**What this task involves:** Write out the opening lines of the data word for word, up to and including the line with "تراکتور تبریز و استقلال تهران", and leave every picture and every later line out.

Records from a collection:
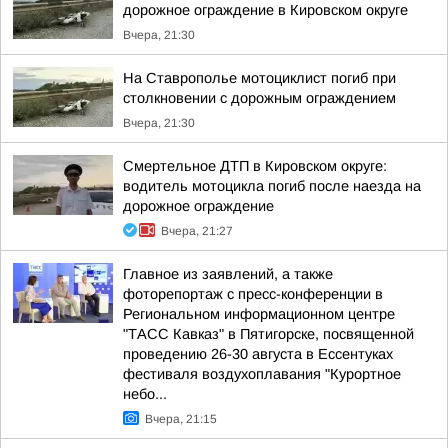
дорожное ограждение в Кировском округе
Вчера, 21:30
На Ставрополье мотоциклист погиб при
столкновении с дорожным ограждением
Вчера, 21:30
Смертельное ДТП в Кировском округе:
водитель мотоцикла погиб после наезда на
дорожное ограждение
Вчера, 21:27
Главное из заявлений, а также
фоторепортаж с пресс-конференции в
Региональном информационном центре
"ТАСС Кавказ" в Пятигорске, посвященной
проведению 26-30 августа в Ессентуках
фестиваля воздухоплавания "Курортное
небо...
Вчера, 21:15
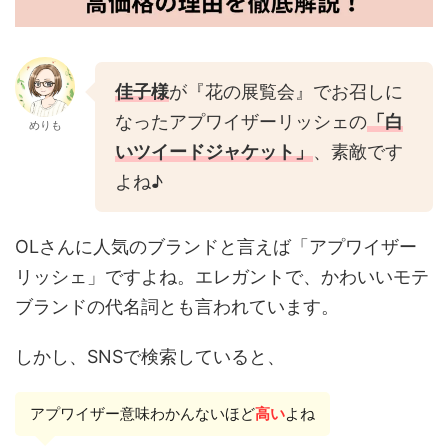
佳子様
が『花の展覧会』でお召しに
なったアプワイザーリッシェの
「白
めりも
いツイードジャケット」
、素敵です
よね♪
OLさんに人気のブランドと言えば「アプワイザー
リッシェ」ですよね。エレガントで、かわいいモテ
ブランドの代名詞とも言われています。
しかし、SNSで検索していると、
アプワイザー意味わかんないほど
高い
よね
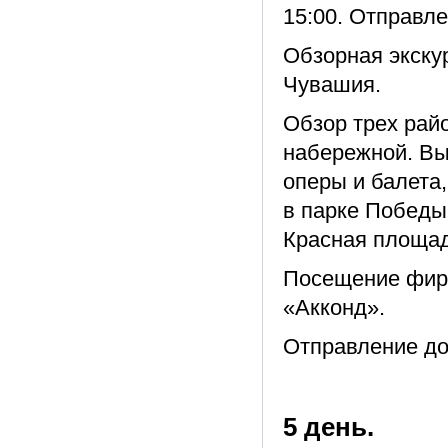
15:00. Отправл
Обзорная экску
Чувашия.
Обзор трех рай
набережной. Вы
оперы и балета,
в парке Победы,
Красная площад
Посещение фирм
«Акконд».
Отправление до
5 день.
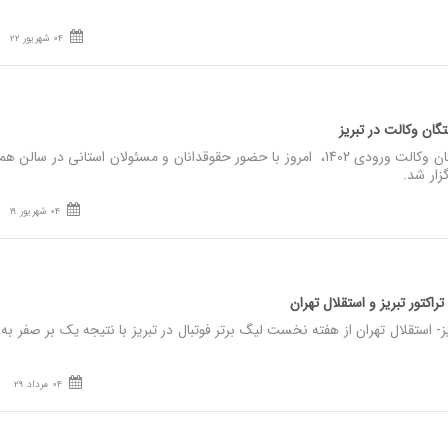
04 شهریور 22
گان وکالت در تبریز‌
نصر: مراسم‌ تحلیف کارآموختگان وکالت ورودی 1402، امروز با حضور حقوقدانان و مسئولان استانی در سال
زار شد.
04 شهریور 19
تراکتور تبریز و استقلال تهران
ز- استقلال تهران از هفته نخست لیگ برتر فوتبال در تبریز با نتیجه یک بر صفر به
04 مرداد 29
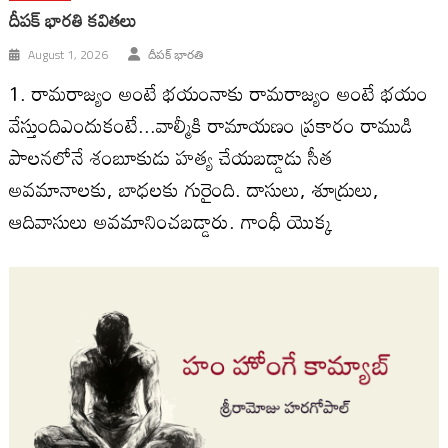
దీపక్ భారతి కవితలు
August 1, 2026
దీపక్ భారతి
1. రామరాజ్యం అంటే భయంనాకు రామరాజ్యం అంటే భయం
వేస్తుందిఎందుకంటే...వాల్మీకి రామాయణం ప్రకారం రాముడి
పాలనలోనే శంబూకుడు హత్య చేయబడ్డాడు సీత
అవమానాలకు, బాధలకు గురైంది. దాసులు, శూద్రులు,
ఆదివాసులు అవమానించబడ్డారు. గాంధీ యొక్క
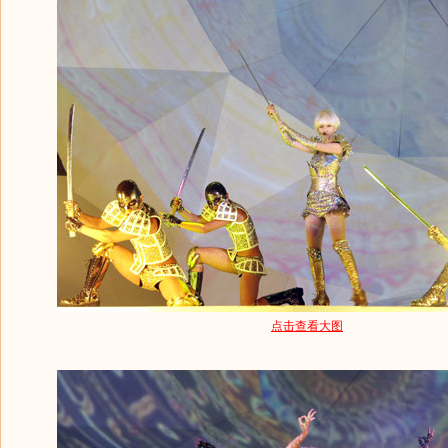
点击查看大图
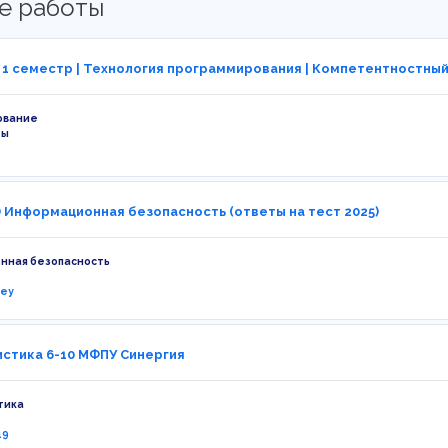
е работы
| 1 семестр | Технология программирования | Компетентностный
ование
ты
) Информационная безопасность (ответы на тест 2025)
нная безопасность
ney
стика 6-10 МФПУ Синергия
тика
19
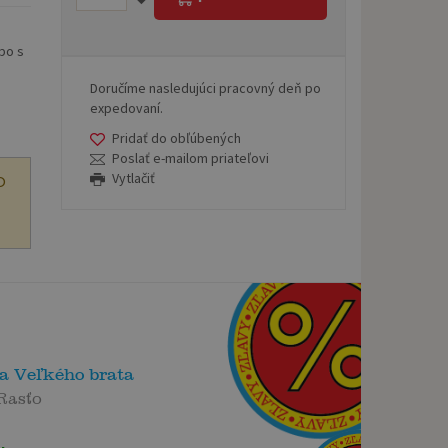
bo s
Doručíme nasledujúci pracovný deň po
expedovaní.
Pridať do obľúbených
Poslať e-mailom priateľovi
Vytlačiť
O
a Veľkého brata
Rasťo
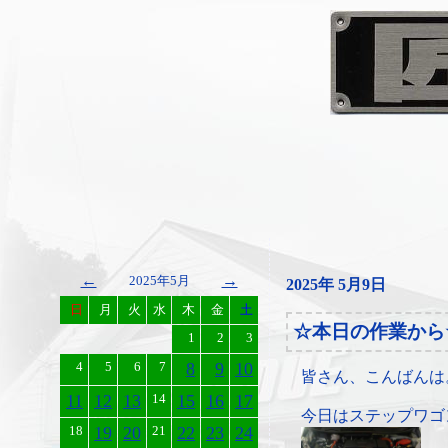
←
→
2025年5月
2025年 5月9日
日
月
火
水
木
金
土
☆本日の作業から
1
2
3
4
5
6
7
8
9
10
皆さん、こんばんは
11
12
13
14
15
16
17
今日はステップワゴ
18
19
20
21
22
23
24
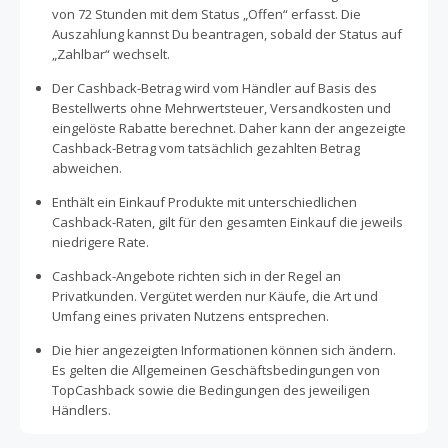
Plattform ist Paul Camper überall in Deutschland aktiv.
von 72 Stunden mit dem Status „Offen“ erfasst. Die
Die Anzahl an verfügbaren Campingfahrzeugen wächst
Auszahlung kannst Du beantragen, sobald der Status auf
ständig, sodass Du immer eine tolle Auswahl hast. Und
„Zahlbar“ wechselt.
wenn Du Deinen nächsten Camping-Urlaub mit
TopCashback buchst, bekommst Du den ganzen Spaß
Der Cashback-Betrag wird vom Händler auf Basis des
durchs Cashback sammeln auch noch günstiger.
Bestellwerts ohne Mehrwertsteuer, Versandkosten und
eingelöste Rabatte berechnet. Daher kann der angezeigte
Cashback-Betrag vom tatsächlich gezahlten Betrag
abweichen.
Enthält ein Einkauf Produkte mit unterschiedlichen
Cashback-Raten, gilt für den gesamten Einkauf die jeweils
niedrigere Rate.
Cashback-Angebote richten sich in der Regel an
Privatkunden. Vergütet werden nur Käufe, die Art und
Umfang eines privaten Nutzens entsprechen.
Die hier angezeigten Informationen können sich ändern.
Es gelten die Allgemeinen Geschäftsbedingungen von
TopCashback sowie die Bedingungen des jeweiligen
Händlers.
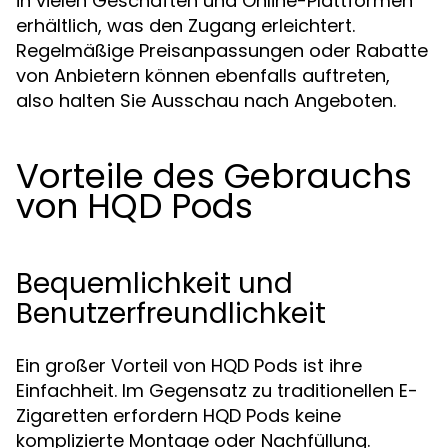
in vielen Geschäften und Online-Plattformen
erhältlich, was den Zugang erleichtert.
Regelmäßige Preisanpassungen oder Rabatte
von Anbietern können ebenfalls auftreten,
also halten Sie Ausschau nach Angeboten.
Vorteile des Gebrauchs
von HQD Pods
Bequemlichkeit und
Benutzerfreundlichkeit
Ein großer Vorteil von HQD Pods ist ihre
Einfachheit. Im Gegensatz zu traditionellen E-
Zigaretten erfordern HQD Pods keine
komplizierte Montage oder Nachfüllung.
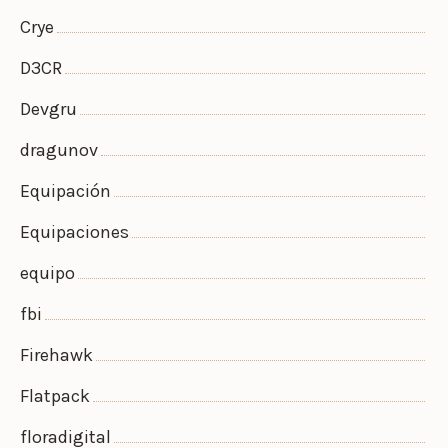
Crye
D3CR
Devgru
dragunov
Equipación
Equipaciones
equipo
fbi
Firehawk
Flatpack
floradigital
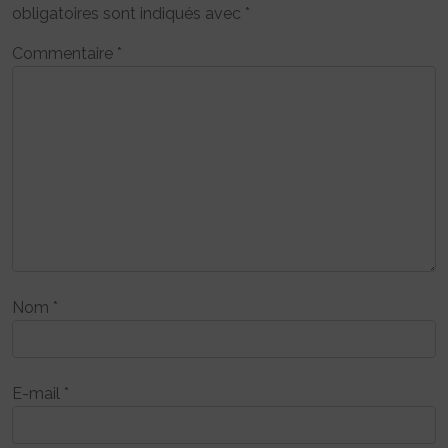
obligatoires sont indiqués avec
*
Commentaire
*
Nom
*
E-mail
*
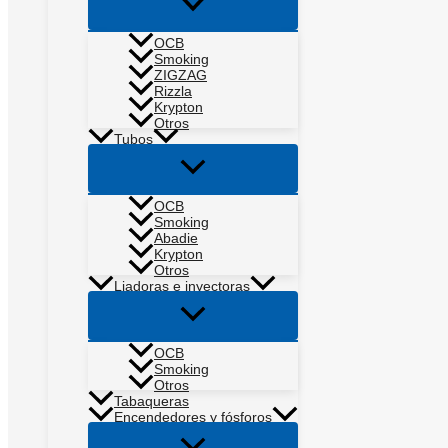
Alternar
menú
OCB
Smoking
ZIGZAG
Rizzla
Krypton
Otros
Tubos
Alternar
menú
OCB
Smoking
Abadie
Krypton
Otros
Liadoras e inyectoras
Alternar
menú
OCB
Smoking
Otros
Tabaqueras
Encendedores y fósforos
Alternar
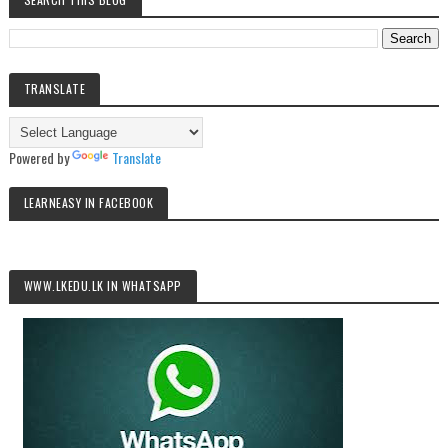
TRANSLATE
Powered by
Translate
LEARNEASY IN FACEBOOK
WWW.LKEDU.LK IN WHATSAPP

**Response:**
дорожное ограждение в Кировском округе
Вчера, 21:30
На Ставрополье мотоциклист погиб при
столкновении с дорожным ограждением
Вчера, 21:30
Смертельное ДТП в Кировском округе:
водитель мотоцикла погиб после наезда на
дорожное ограждение
Вчера, 21:27
Главное из заявлений, а также
фоторепортаж с пресс-конференции в
Региональном информационном центре
"ТАСС Кавказ" в Пятигорске, посвященной
проведению 26-30 августа в Ессентуках
фестиваля воздухоплавания "Курортное
небо...
Вчера, 21:15
佳子様
が『花の展覧会』でお召しに
なったアプワイザーリッシェの
「白
めりも
いツイードジャケット」
、素敵です
よね♪
OLさんに人気のブランドと言えば「アプワイザー
リッシェ」ですよね。エレガントで、かわいいモテ
ブランドの代名詞とも言われています。
しかし、SNSで検索していると、
アプワイザー意味わかんないほど
高い
よね
15:00. Отправл
Обзорная экску
Чувашия.
Обзор трех рай
набережной. Вы
оперы и балета,
в парке Победы,
Красная площад
Посещение фирм
«Акконд».
Отправление до
5 день.
04 شهریور 22
گان وکالت در تبریز‌
نصر: مراسم‌ تحلیف کارآموختگان وکالت ورودی 1402، امروز با حضور حقوقدانان و مسئولان استانی در سال
زار شد.
04 شهریور 19
تراکتور تبریز و استقلال تهران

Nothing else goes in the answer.